3.2.3. String Interaction Networks among Al-induced Significantly Changed Proteins

STRING was used to understand the direct and indirect interactions of the Al-induced significantly changed proteins. With this program, we used the corresponding homologous proteins from A. thaliana database to predict protein interaction networks [24]. STRING analysis of significantly changed proteins supports the existence of multiple protein-protein interaction networks.
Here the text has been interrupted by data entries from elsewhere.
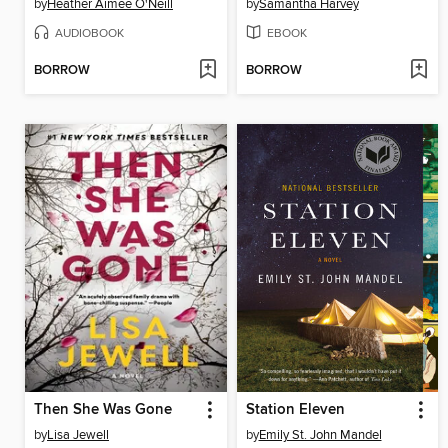
by
Heather Aimee O'Neill
by
Samantha Harvey
AUDIOBOOK
EBOOK
BORROW
BORROW
Then She Was Gone
Station Eleven
by
Lisa Jewell
by
Emily St. John Mandel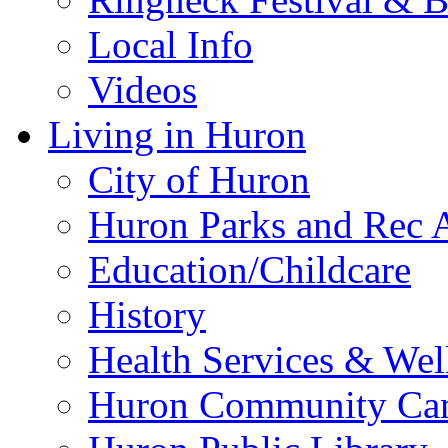
Local Info
Videos
Living in Huron
City of Huron
Huron Parks and Rec A
Education/Childcare
History
Health Services & Wel
Huron Community Ca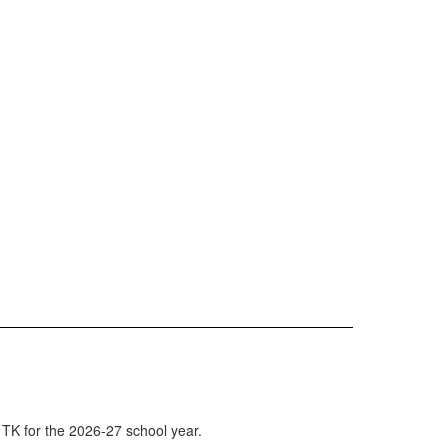
 TK for the 2026-27 school year.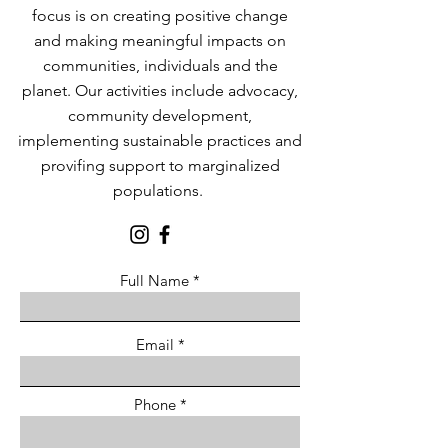
focus is on creating positive change
and making meaningful impacts on
communities, individuals and the
planet. Our activities include advocacy,
community development,
implementing sustainable practices and
provifing support to marginalized
populations.
Full Name
Email
Phone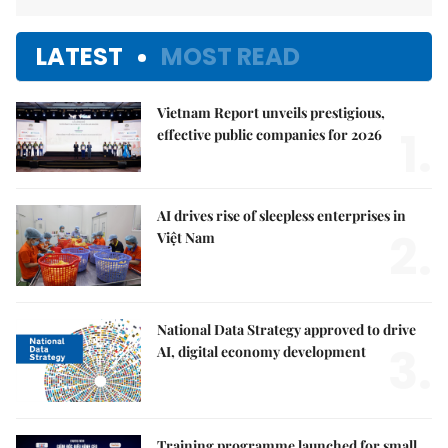
LATEST
MOST READ
Vietnam Report unveils prestigious,
1.
effective public companies for 2026
AI drives rise of sleepless enterprises in
2.
Việt Nam
National Data Strategy approved to drive
3.
AI, digital economy development
Training programme launched for small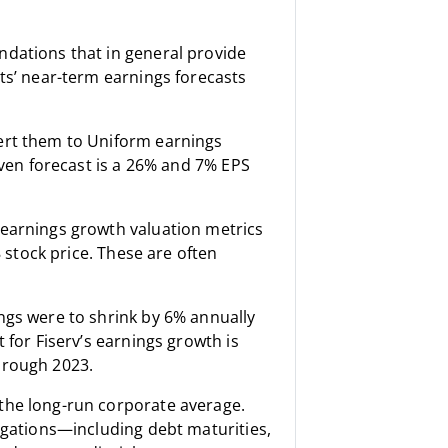
ndations that in general provide
ts’ near-term earnings forecasts
ert them to Uniform earnings
iven forecast is a 26% and 7% EPS
 earnings growth valuation metrics
8 stock price. These are often
ngs were to shrink by 6% annually
 for Fiserv’s earnings growth is
hrough 2023.
the long-run corporate average.
ligations—including debt maturities,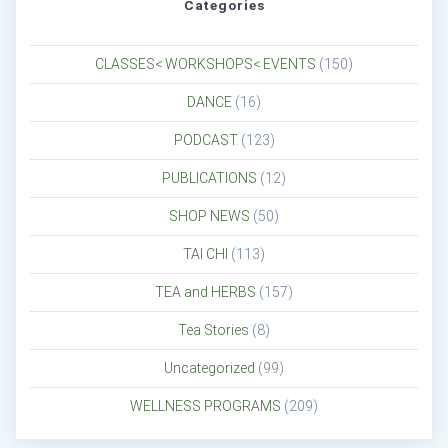
Categories
CLASSES< WORKSHOPS< EVENTS
(150)
DANCE
(16)
PODCAST
(123)
PUBLICATIONS
(12)
SHOP NEWS
(50)
TAI CHI
(113)
TEA and HERBS
(157)
Tea Stories
(8)
Uncategorized
(99)
WELLNESS PROGRAMS
(209)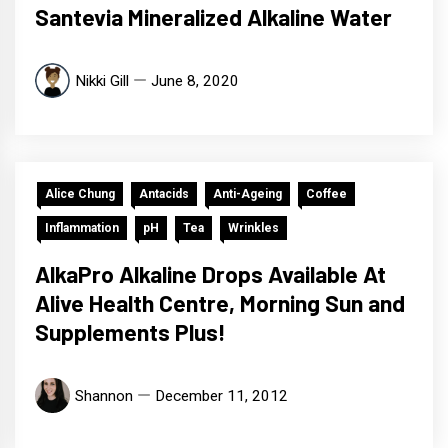
Santevia Mineralized Alkaline Water
Nikki Gill
June 8, 2020
Alice Chung
Antacids
Anti-Ageing
Coffee
Inflammation
pH
Tea
Wrinkles
AlkaPro Alkaline Drops Available At
Alive Health Centre, Morning Sun and
Supplements Plus!
Shannon
December 11, 2012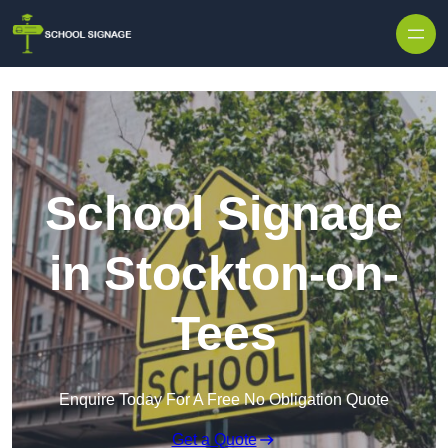
School Signage
in Stockton-on-
Tees
Enquire Today For A Free No Obligation Quote
Get a Quote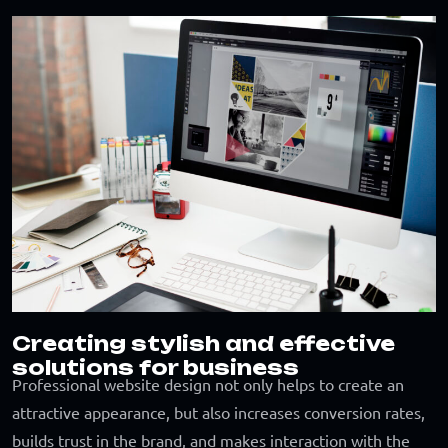
Creating stylish and effective
solutions for business
Professional website design not only helps to create an
attractive appearance, but also increases conversion rates,
builds trust in the brand, and makes interaction with the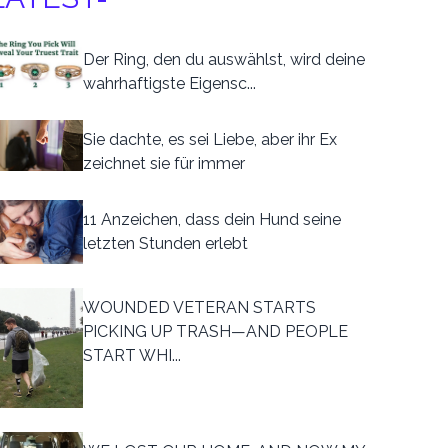
Der Ring, den du auswählst, wird deine
wahrhaftigste Eigensc...
Sie dachte, es sei Liebe, aber ihr Ex
zeichnet sie für immer
11 Anzeichen, dass dein Hund seine
letzten Stunden erlebt
WOUNDED VETERAN STARTS
PICKING UP TRASH—AND PEOPLE
START WHI...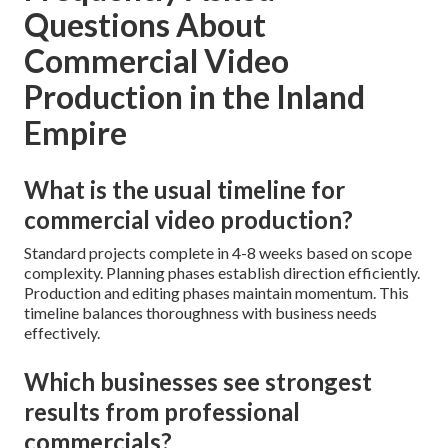
Questions About
Commercial Video
Production in the Inland
Empire
What is the usual timeline for
commercial video production?
Standard projects complete in 4-8 weeks based on scope
complexity. Planning phases establish direction efficiently.
Production and editing phases maintain momentum. This
timeline balances thoroughness with business needs
effectively.
Which businesses see strongest
results from professional
commercials?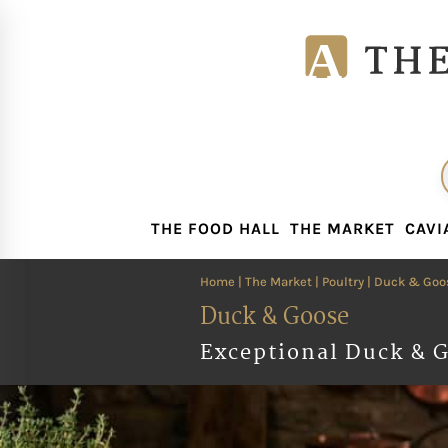
THE FOOD HALL
THE MARKET
CAVI
THE FOOD HALL
THE MARKET
CAVI
Home
|
The Market
|
Poultry
| Duck & Goo
Duck & Goose
Exceptional Duck & G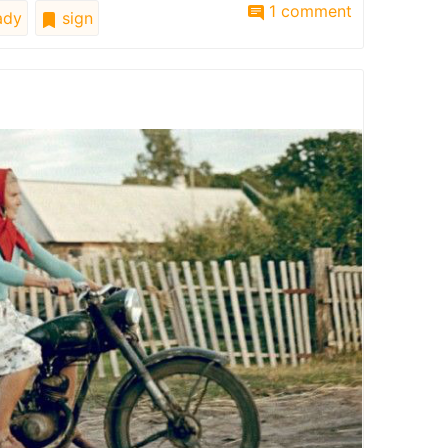
1 comment
ady
sign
Below are a few of the selected networks that might influence Al stress responses in switchgrass roots.
(a)
STRING pathway analysis of the Segment 1 (the apical 1-cm root tip tissues) root tip proteins
An interaction network of proteins involved in the assembly of translation machinery was predicted. It was comprised of 11 proteins that cluster together; the three others form a separate branch (supplementary material 3: Figures S2 and S3). The second network contained proteins related to the RNA-splicing mechanism (supplementary material 3: Figure S4); these proteins are involved in RNA capping and RNA alternative splicing. Several transcription factors (TFs) such as basic-leucine zipper (bZIP) TF family protein, nuclear factor Y (NFY), and C2H2-like zinc finger protein were also predicted to form a network. Similarly, a C2H2-type TF [which is sensitive to proton rhizotoxicity (STOP) 1 gene] and homologs were found to play a key role in overcoming the rhizotoxicity from Al and proton (H+) (low pH) in A. thaliana and wheat (Triticum aestivum) [26,27].
A network of proteins involved in protein folding was identified in the STRING analysis (supplementary material 3: Figure S5). This network was composed of chaperones and heat shock proteins that were at a higher abundance level compared to the non-treated control group. Another network of proteins that was formed in response to this stress consisted of dehydrins, peroxidases, and other stress proteins (supplementary material 3: Figure S6).
(b)
STRING analysis of significantly changed proteins in the Segment 2 (root elongation/maturation zones) root proteins
Phenylpropanoid pathway is important for the production of secondary metabolites such as lignin, phenolic acids, and flavonoids [28]. The enrichment of this pathway concurs with the secondary cell wall development of cells in the elongation and maturation zones. Metabolites in this pathway are involved in antioxidant activities, which confer tolerance to plants exposed to toxic metals [29]. A network of phenylpropanoid pathway was observed in the STRING analysis (supplementary material 3: Figure S7a). These proteins were down-regulated.
Energy deficiency is a general indicator of most types of stress in plants. Plants exposed to Al treatment showed inhibited activities in mitochondrial proteins due to the restriction of respiration, ATP depletion, and reactive oxygen species production [30]. Several significantly changed proteins formed a string network of energy metabolism (supplementary material 3: Figure S7b). These proteins include glyceraldehyde 3-phosphate dehydrogenase-A subunit 2, acyl-CoA-binding protein 6, adenylate kinase 1, and ATPase.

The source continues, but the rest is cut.